> +/*
> + * Init/Free related code
> + */
> +static int
> +rt_init(struct scheduler *ops)
> +{
> + struct rt_private *prv = xzalloc(struct rt_private);
> +
> + if ( prv == NULL )
> + return -ENOMEM;

Newline in here.

Changed, thanks!

> + ops->sched_data = prv;

Is it safe to set ops->sched_data with a half constructed rt_private? I
suspect this wants to be the very last (non-debug) action in this function.

I think it should be fine. I double checked the _init function in sched_credit2.c. It has the similar operation: first assign prv to ops->sched_data and then set the value of prv.
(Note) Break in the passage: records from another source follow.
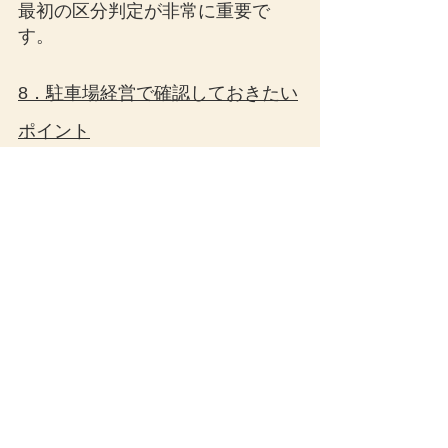
最初の区分判定が非常に重要で
す。
8．駐車場経営で確認しておきたい
ポイント
駐車場収入の所得区分を判断する
際は、少なくとも次の点を確認し
ておくと良いでしょう。
誰が設備を所有しているか
誰が修繕費や維持管理費を負
担しているか
誰が駐車場の運営責任を負っ
ているか
利用状況に応じて収入が変動
するのか
土地を貸して一定賃料を得る
だけの契約か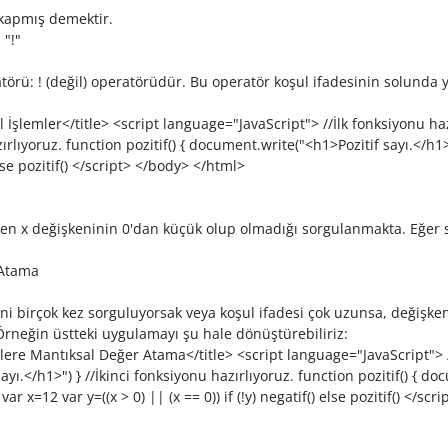
 kapmış demektir.
 "!"
törü: ! (değil) operatörüdür. Bu operatör koşul ifadesinin solunda
İşlemler</title> <script language="JavaScript"> //İlk fonksiyonu haz
azırlıyoruz. function pozitif() { document.write("<h1>Pozitif sayı.</
 else pozitif() </script> </body> </html>
n x değişkeninin 0'dan küçük olup olmadığı sorgulanmakta. Eğer sıfı
 Atama
ni birçok kez sorguluyorsak veya koşul ifadesi çok uzunsa, değişken
Örneğin üstteki uygulamayı şu hale dönüştürebiliriz:
re Mantıksal Değer Atama</title> <script language="JavaScript"> //İ
ı.</h1>") } //İkinci fonksiyonu hazırlıyoruz. function pozitif() { d
r x=12 var y=((x > 0) || (x == 0)) if (!y) negatif() else pozitif() </sc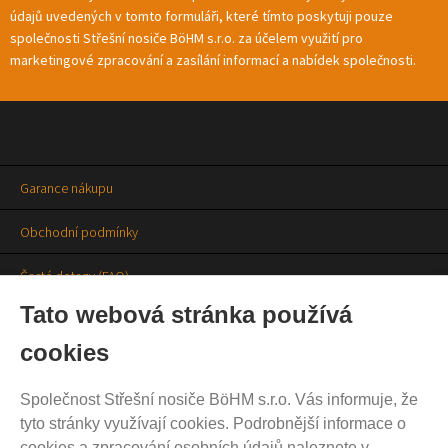
údajů uvedených v tomto formuláři, které tímto poskytuji pouze
společnosti Střešní nosiče BöHM s.r.o. za účelem využití pro
marketingové zpracování a zasílání informací a nabídek společnosti.
Garance nákupu
Obchodní podmínky
Časté dotazy (FAQ)
Tato webová stránka používá
Prodejny
cookies
Aktuality
Společnost Střešní nosiče BöHM s.r.o. Vás informuje, že
Kontakty
tyto stránky využívají cookies. Podrobnější informace o
cookies a zpracování osobních údajů naleznete v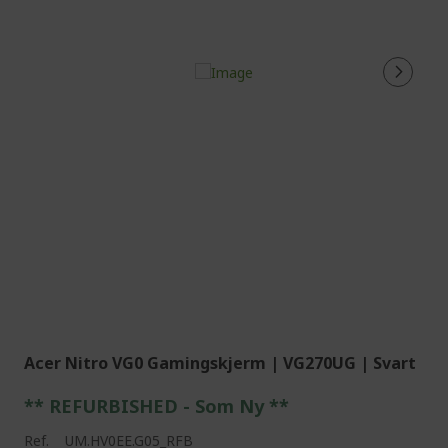
Acer Nitro VG0 Gamingskjerm | VG270UG | Svart
** REFURBISHED - Som Ny **
Ref.
UM.HV0EE.G05_RFB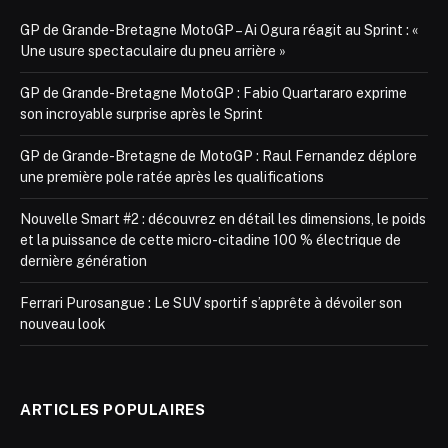
GP de Grande-Bretagne MotoGP – Ai Ogura réagit au Sprint : «
Une usure spectaculaire du pneu arrière »
GP de Grande-Bretagne MotoGP : Fabio Quartararo exprime
son incroyable surprise après le Sprint
GP de Grande-Bretagne de MotoGP : Raul Fernandez déplore
une première pole ratée après les qualifications
Nouvelle Smart #2 : découvrez en détail les dimensions, le poids
et la puissance de cette micro-citadine 100 % électrique de
dernière génération
Ferrari Purosangue : Le SUV sportif s’apprête à dévoiler son
nouveau look
ARTICLES POPULAIRES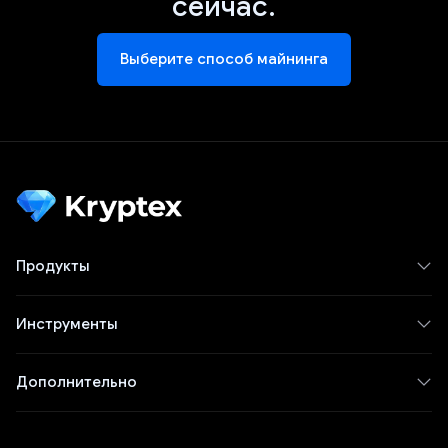
сейчас.
Выберите способ майнинга
Продукты
Инструменты
Дополнительно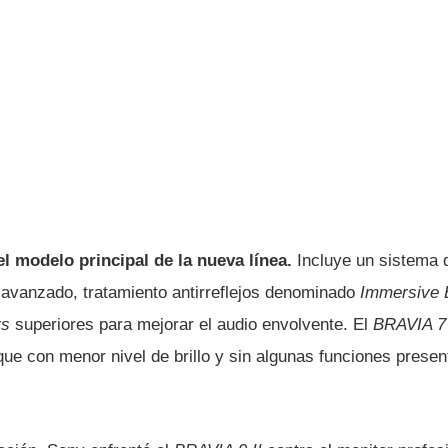
l modelo principal de la nueva línea.
Incluye un sistema d
 avanzado, tratamiento antirreflejos denominado
Immersive 
rs
superiores para mejorar el audio envolvente. El
BRAVIA 7
ue con menor nivel de brillo y sin algunas funciones prese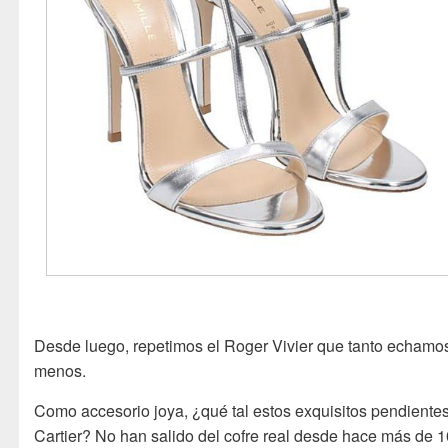
Desde luego, repetimos el Roger Vivier que tanto echamo
menos.
Como accesorio joya, ¿qué tal estos exquisitos pendiente
Cartier? No han salido del cofre real desde hace más de 1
Of course, I can switch them. But I'm not sure if that really matter. :-)

> +static void *
> +rt_alloc_domdata(const struct scheduler *ops, struct domain *dom)
> +{
> + unsigned long flags;
> + struct rt_dom *sdom;
> + struct rt_private * prv = RT_PRIV(ops);
> +
> + printtime();
> + printk("dom=%d\n", dom->domain_id);
> +
> + sdom = xzalloc(struct rt_dom);
> + if ( sdom == NULL )
> + {
> + printk("%s, xzalloc failed\n", __func__);
> + return NULL;
> + }
> +
> + INIT_LIST_HEAD(&sdom->vcpu);
> + INIT_LIST_HEAD(&sdom->sdom_elem);
> + sdom->dom = dom;
> +
> + /* spinlock here to insert the dom */
> + spin_lock_irqsave(&prv->lock, flags);
> + list_add_tail(&sdom->sdom_elem, &(prv->sdom));
> + spin_unlock_irqrestore(&prv->lock, flags);
> +
> + return (void *)sdom;

Bogus cast.

I think we have to cast it to void * because the definition of this function asks the return type to be void *. In addition, the credit2 scheduler also did the same cast in this _alloc_domdata function. So I guess this should be fine?

> +/*
> + * set/get each vcpu info of each domain
> + */
> +static int
> +rt_dom_cntl(
> + const struct scheduler *ops,
> + struct domain *d,
> + struct xen_domctl_scheduler_op *op)
> +{
> + xen_domctl_sched_rt_params_t *local_sched;
> + struct rt_dom * const sdom = RT_DOM(d);
> + struct list_head *iter;
> + int vcpu_index = 0;
> + int rc = -EINVAL;
> +
> + switch ( op->cmd )
> + {
> + case XEN_DOMCTL_SCHEDOP_getnumvcpus:
> + op->u.rt.nr_vcpus = 0;
> + list_for_each( iter, &sdom->vcpu )
> + vcpu_index++;
> + op->u.rt.nr_vcpus = vcpu_index;
> + rc = 0;
> + break;
> + case XEN_DOMCTL_SCHEDOP_getinfo:
> + /* for debug use, whenever adjust Dom0 parameter, do global dump */
> + if ( d->domain_id == 0 )
> + rt_dump(ops);
> +
> + op->u.rt.nr_vcpus = 0;
> + list_for_each( iter, &sdom->vcpu )
> + vcpu_index++;
> + op->u.rt.nr_vcpus = vcpu_index;
> + local_sched = xzalloc_array(xen_domctl_sched_rt_params_t, vcpu_index);
> + vcpu_index = 0;
> + list_for_each( iter, &sdom->vcpu )
> + {
> + struct rt_vcpu * svc = list_entry(iter, struct rt_vcpu, sdom_elem);
> +
> + local_sched[vcpu_index].budget = svc->budget;
> + local_sched[vcpu_index].period = svc->period;
> + local_sched[vcpu_index].index = vcpu_index;
> + vcpu_index++;
> + }
> + copy_to_guest(op->u.rt.vcpu, local_sched, vcpu_index);

This will clobber guest heap if vcpu_index is greater than the allocated
space.

This is a good point! I will pass the size of the array to the kernel and check that the number of the array's elements is not smaller than the number of vcpus.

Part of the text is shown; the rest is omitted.